The Nature of Thought and Free Action

Course Description: 

The purpose of this course is to investigate questions about those mental capacities which ground, or are the ultimate sources of, our (metaphysical) freedom. Some such capacities are cognitive, as our capacity to recognize reasons; others are volitional, as the capacity to make choices; and some are ‘executive’ as the capacity to act on such choices. In this course, we shall discuss several different interpretations of such capacities as well as the issue what sort of metaphysics about the mind, if any, is compatible with them. The course will begin by considering a strategy for the defence of a libertarian doctrine of free will and develop from there.

 Students attending this course are expected to familiarize themselves with the most important issues concerning the problem of free action and the nature of mental properties which enable agents to act freely.

Topics and reading:

I.  Reasons explanation of action and determinism:

  1. Introduction: explanation of actions and deterministic processes
  2. R. Kane ‘Responsibility, Luck, and Chance: Reflections on Free Will and Indeterminism’. Journal of Philosophy 96, 1999: 217–240; P. van Inwagen ‘Free Will Remains a Mystery, Part II’, Philosophical Perspective 14 (2000): 10-19.  
  3.  C. Ginet ‘Reasons Explanation of Action: An Incompatibilist Account’, Philosophical Perspectives 3 (1989) 17–46.
  4. McCann, H. ‘Agency, Control, and Causation’, in his The Works of Agency, Cornell University Press, 1998: 170-191.

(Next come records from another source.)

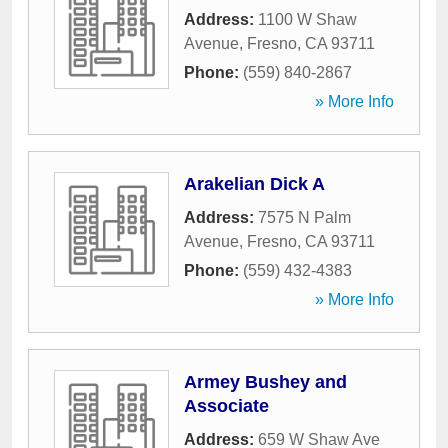
Address:
1100 W Shaw
Avenue
,
Fresno
,
CA
93711
Phone:
(559) 840-2867
» More Info
Arakelian Dick A
Address:
7575 N Palm
Avenue
,
Fresno
,
CA
93711
Phone:
(559) 432-4383
» More Info
Armey Bushey and
Associate
Address:
659 W Shaw Ave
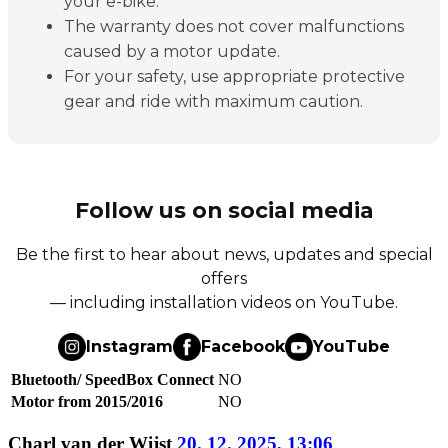
your e-bike.
The warranty does not cover malfunctions
caused by a motor update.
For your safety, use appropriate protective
gear and ride with maximum caution.
Follow us on social media
Be the first to hear about news, updates and special
offers
— including installation videos on YouTube.
Instagram
Facebook
YouTube
Bluetooth/ SpeedBox Connect
NO
Motor from 2015/2016
NO
Charl van der Wijst
20. 12. 2025, 13:06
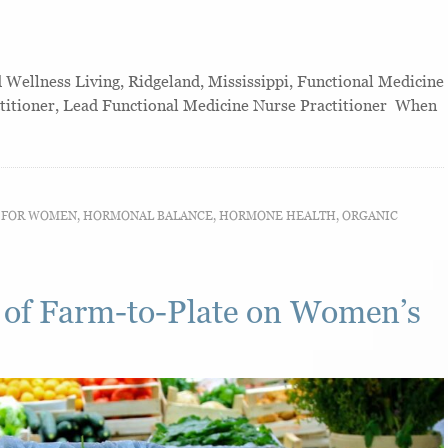
ellness Living, Ridgeland, Mississippi, Functional Medicine
ctitioner, Lead Functional Medicine Nurse Practitioner When
T FOR WOMEN
,
HORMONAL BALANCE
,
HORMONE HEALTH
,
ORGANIC
 of Farm-to-Plate on Women’s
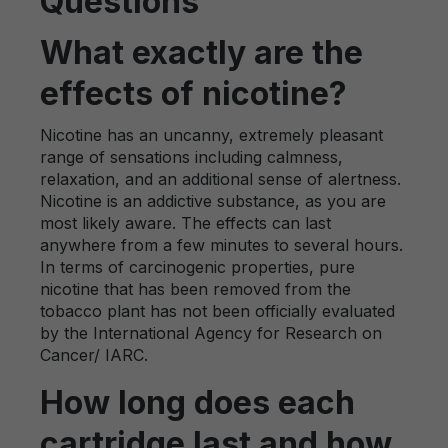
Questions
What exactly are the
effects of nicotine?
Nicotine has an uncanny, extremely pleasant
range of sensations including calmness,
relaxation, and an additional sense of alertness.
Nicotine is an addictive substance, as you are
most likely aware. The effects can last
anywhere from a few minutes to several hours.
In terms of carcinogenic properties, pure
nicotine that has been removed from the
tobacco plant has not been officially evaluated
by the International Agency for Research on
Cancer/ IARC.
How long does each
cartridge last and how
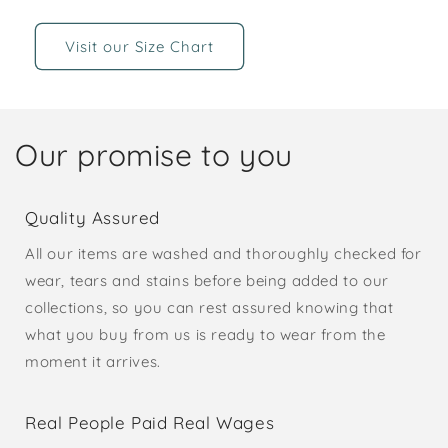
Visit our Size Chart
Our promise to you
Quality Assured
All our items are washed and thoroughly checked for
wear, tears and stains before being added to our
collections, so you can rest assured knowing that
what you buy from us is ready to wear from the
moment it arrives.
Real People Paid Real Wages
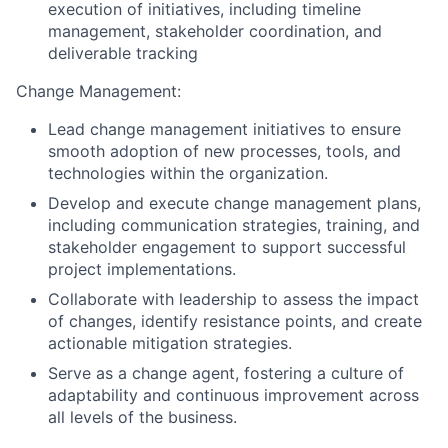
execution of initiatives, including timeline
management, stakeholder coordination, and
deliverable tracking
Change Management:
Lead change management initiatives to ensure
smooth adoption of new processes, tools, and
technologies within the organization.
Develop and execute change management plans,
including communication strategies, training, and
stakeholder engagement to support successful
project implementations.
Collaborate with leadership to assess the impact
of changes, identify resistance points, and create
actionable mitigation strategies.
Serve as a change agent, fostering a culture of
adaptability and continuous improvement across
all levels of the business.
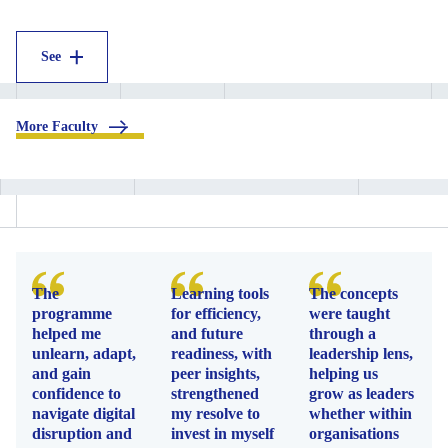
See
.
More Faculty
The
Learning tools
The concepts
programme
for efficiency,
were taught
helped me
and future
through a
unlearn, adapt,
readiness, with
leadership lens,
and gain
peer insights,
helping us
confidence to
strengthened
grow as leaders
navigate digital
my resolve to
whether within
disruption and
invest in myself
organisations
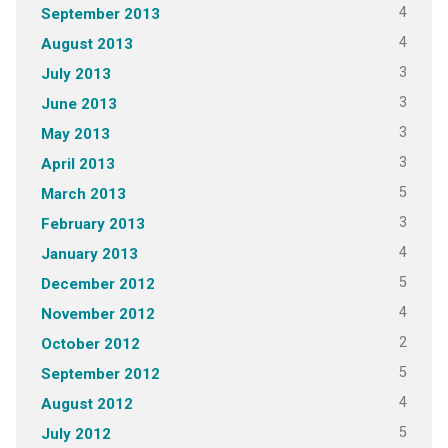
4
September 2013
4
August 2013
3
July 2013
3
June 2013
3
May 2013
3
April 2013
5
March 2013
3
February 2013
4
January 2013
5
December 2012
4
November 2012
2
October 2012
5
September 2012
4
August 2012
5
July 2012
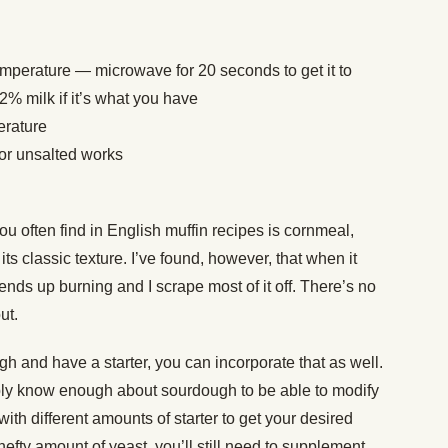
emperature — microwave for 20 seconds to get it to
2% milk if it’s what you have
erature
 or unsalted works
you often find in English muffin recipes is cornmeal,
ts classic texture. I’ve found, however, that when it
 ends up burning and I scrape most of it off. There’s no
out.
ugh and have a starter, you can incorporate that as well.
bably know enough about sourdough to be able to modify
ith different amounts of starter to get your desired
 hefty amount of yeast, you’ll still need to supplement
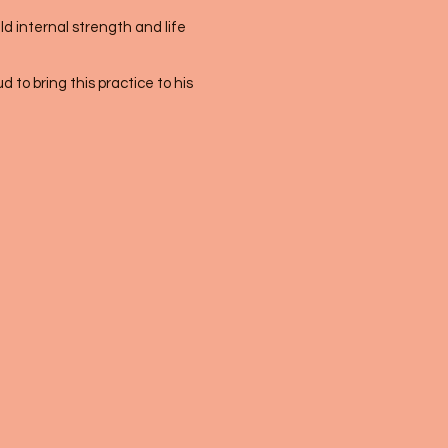
ld internal strength and life
 to bring this practice to his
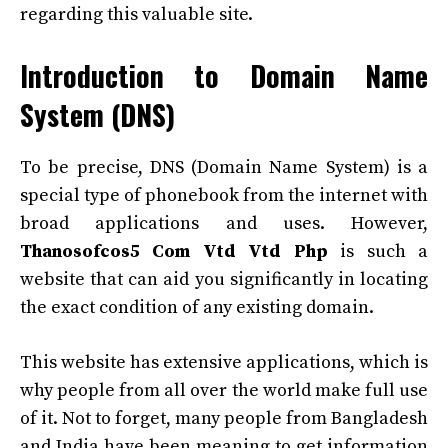
regarding this valuable site.
Introduction to Domain Name
System (DNS)
To be precise, DNS (Domain Name System) is a
special type of phonebook from the internet with
broad applications and uses. However,
Thanosofcos5 Com Vtd Vtd Php
is such a
website that can aid you significantly in locating
the exact condition of any existing domain.
This website has extensive applications, which is
why people from all over the world make full use
of it. Not to forget, many people from Bangladesh
and India have been meaning to get information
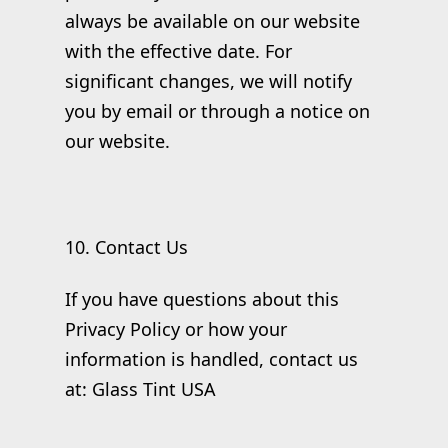
always be available on our website
with the effective date. For
significant changes, we will notify
you by email or through a notice on
our website.
10. Contact Us
If you have questions about this
Privacy Policy or how your
information is handled, contact us
at: Glass Tint USA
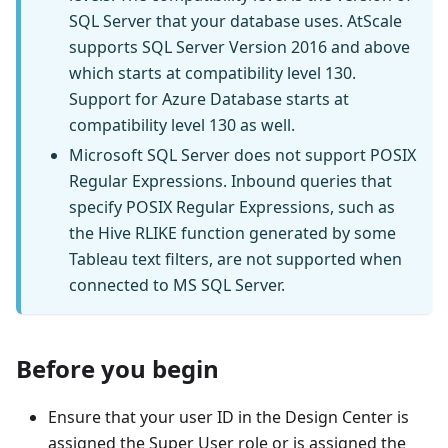
SQL Server that your database uses. AtScale
supports SQL Server Version 2016 and above
which starts at compatibility level 130.
Support for Azure Database starts at
compatibility level 130 as well.
Microsoft SQL Server does not support POSIX
Regular Expressions. Inbound queries that
specify POSIX Regular Expressions, such as
the Hive RLIKE function generated by some
Tableau text filters, are not supported when
connected to MS SQL Server.
Before you begin
Ensure that your user ID in the Design Center is
assigned the Super User role or is assigned the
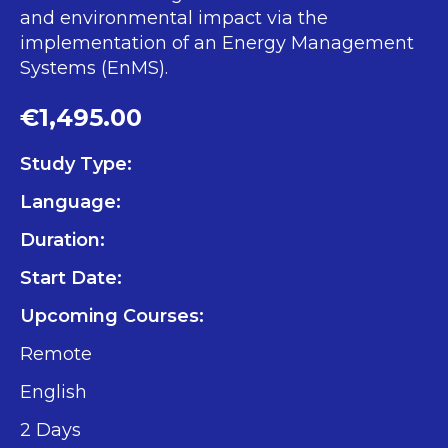
and environmental impact via the
implementation of an Energy Management
Systems (EnMS).
€1,495.00
Study Type:
Language:
Duration:
Start Date:
Upcoming Courses:
Remote
English
2 Days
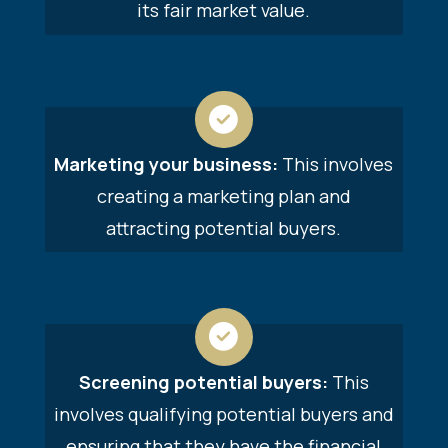
its fair market value.
Marketing your business:
This involves
creating a marketing plan and
attracting potential buyers.
Screening potential buyers:
This
involves qualifying potential buyers and
ensuring that they have the financial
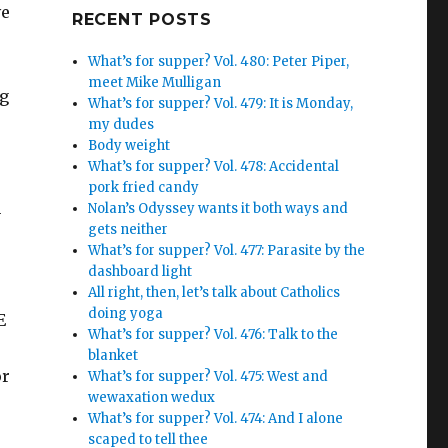
ve
Google+
RECENT POSTS
What’s for supper? Vol. 480: Peter Piper,
meet Mike Mulligan
ng
What’s for supper? Vol. 479: It is Monday,
my dudes
Body weight
What’s for supper? Vol. 478: Accidental
pork fried candy
h
Nolan’s Odyssey wants it both ways and
gets neither
What’s for supper? Vol. 477: Parasite by the
dashboard light
All right, then, let’s talk about Catholics
doing yoga
E
What’s for supper? Vol. 476: Talk to the
blanket
or
What’s for supper? Vol. 475: West and
wewaxation wedux
What’s for supper? Vol. 474: And I alone
scaped to tell thee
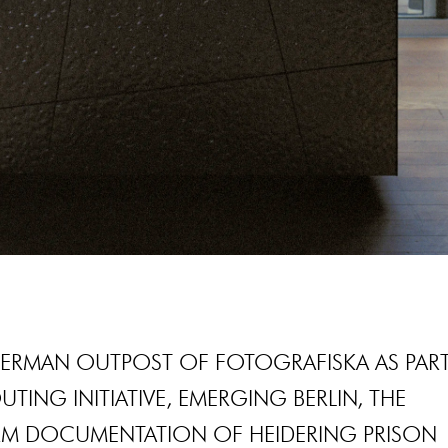
GERMAN OUTPOST OF FOTOGRAFISKA AS PAR
UTING INITIATIVE, EMERGING BERLIN, THE
M DOCUMENTATION OF HEIDERING PRISON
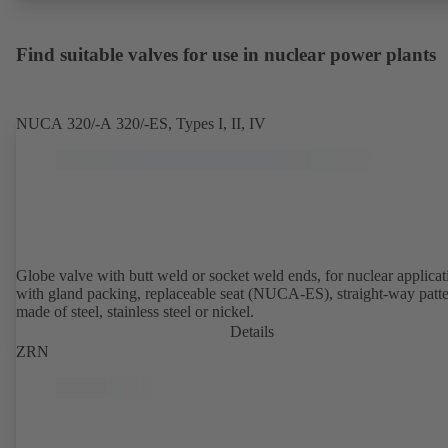
Find suitable valves for use in nuclear power plants
NUCA 320/-A 320/-ES, Types I, II, IV
Globe valve with butt weld or socket weld ends, for nuclear applicat
with gland packing, replaceable seat (NUCA-ES), straight-way patte
made of steel, stainless steel or nickel.
Details
ZRN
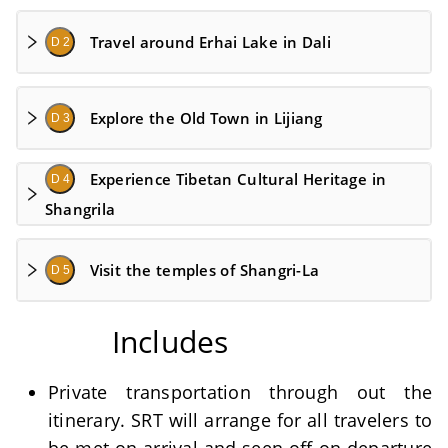
Travel around Erhai Lake in Dali
D 2
Explore the Old Town in Lijiang
D 3
Experience Tibetan Cultural Heritage in
D 4
Shangrila
Visit the temples of Shangri-La
D 5
Includes
Private transportation through out the
itinerary. SRT will arrange for all travelers to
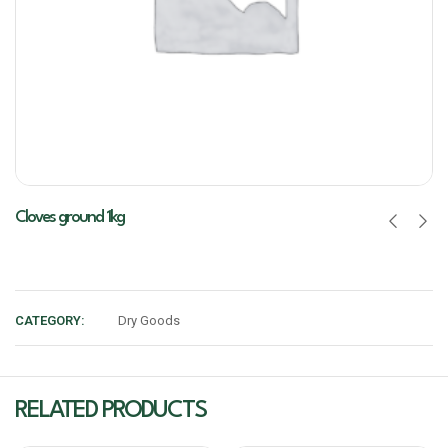
Cloves ground 1kg
CATEGORY:
Dry Goods
RELATED PRODUCTS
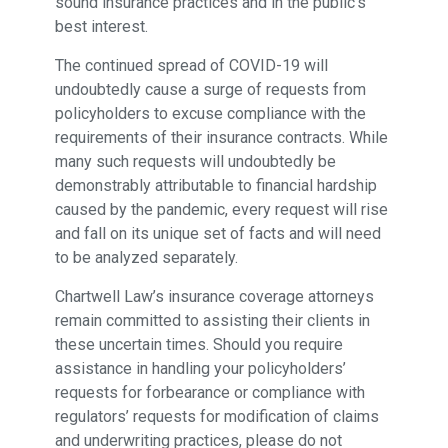
sound insurance practices and in the public’s
best interest.
The continued spread of COVID-19 will
undoubtedly cause a surge of requests from
policyholders to excuse compliance with the
requirements of their insurance contracts. While
many such requests will undoubtedly be
demonstrably attributable to financial hardship
caused by the pandemic, every request will rise
and fall on its unique set of facts and will need
to be analyzed separately.
Chartwell Law’s insurance coverage attorneys
remain committed to assisting their clients in
these uncertain times. Should you require
assistance in handling your policyholders’
requests for forbearance or compliance with
regulators’ requests for modification of claims
and underwriting practices, please do not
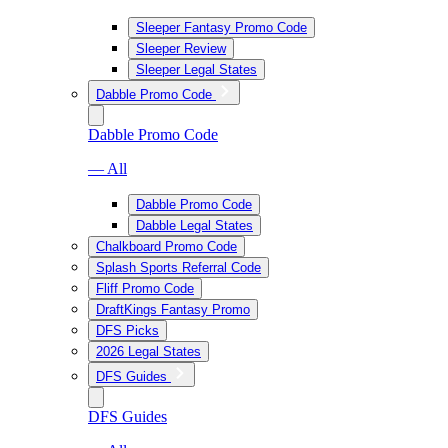
Sleeper Fantasy Promo Code
Sleeper Review
Sleeper Legal States
Dabble Promo Code
Dabble Promo Code
— All
Dabble Promo Code
Dabble Legal States
Chalkboard Promo Code
Splash Sports Referral Code
Fliff Promo Code
DraftKings Fantasy Promo
DFS Picks
2026 Legal States
DFS Guides
DFS Guides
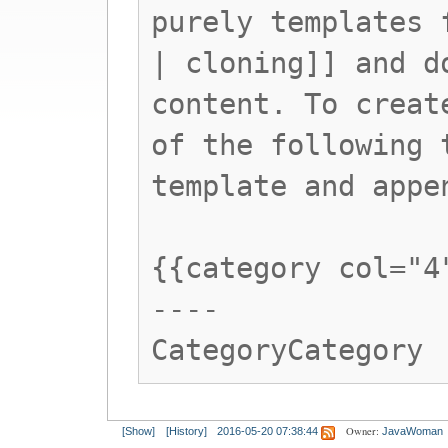
purely templates 
| cloning]] and d
content. To creat
of the following 
template and appe
{{category col="4
----
CategoryCategory
Owner:
[Show]
[History]
2016-05-20 07:38:44
JavaWoman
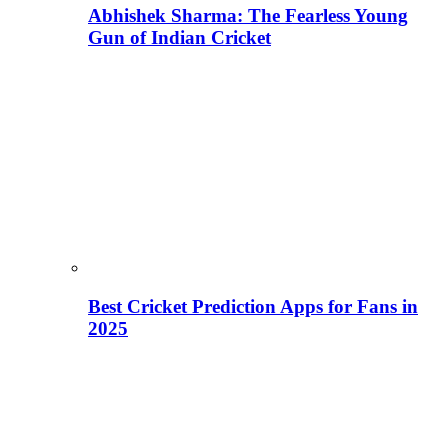
Abhishek Sharma: The Fearless Young
Gun of Indian Cricket
Best Cricket Prediction Apps for Fans in
2025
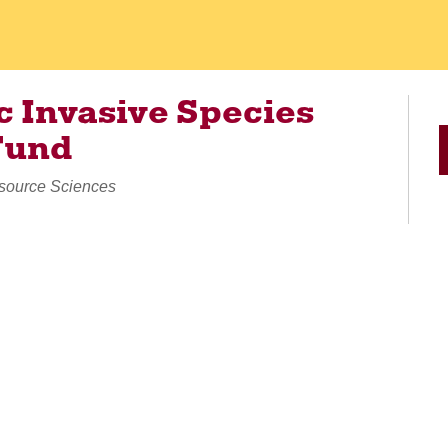
 Invasive Species
Fund
esource Sciences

     II. Freedom, deliberation and self-knowledge:

  1. H. G. Frankfurt ‘Freedom of the Will and the Concept of a Person’, in The Importance of What We Care About: Philosophical Essays, CUP, 1988: 11-25; G. G. Watson ‘Free Agency’, in Agency and Answerability: Selected Essays, OUP, 2004: 13-32.
  2. Pettit, P – Smith, M. ‘Freedom in Belief and Desires’, Journal of Philosophy 93, 1996: 429-449.
  3. Velleman, D. ‘Epistemic Freedom’, Pacific Philosophical Quarterly 70, 1989: 73-97.
  4. O’Brian, L. ‘On Knowing One’s Own Actions’ in Self-Knowing Agents, OUP, 2007: 156–190.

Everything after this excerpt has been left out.